*** The data Section Begins ***
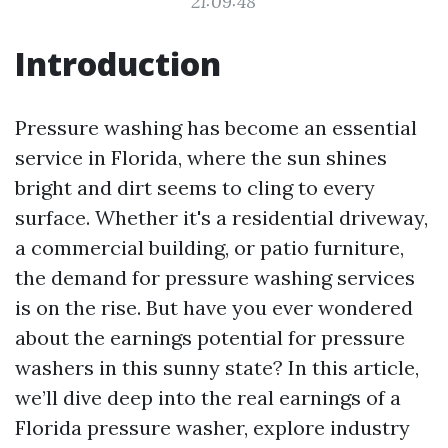
21:09:48
Introduction
Pressure washing has become an essential
service in Florida, where the sun shines
bright and dirt seems to cling to every
surface. Whether it's a residential driveway,
a commercial building, or patio furniture,
the demand for pressure washing services
is on the rise. But have you ever wondered
about the earnings potential for pressure
washers in this sunny state? In this article,
we’ll dive deep into the real earnings of a
Florida pressure washer, explore industry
*** The data Section Ends ***
• **What to produce**
Please reproduce the closing stretch of the records, from the line with "the demand for pressure washing services" through the last line, exactly as it stands.

• **Written reply**
the demand for pressure washing services
is on the rise. But have you ever wondered
about the earnings potential for pressure
washers in this sunny state? In this article,
we’ll dive deep into the real earnings of a
Florida pressure washer, explore industry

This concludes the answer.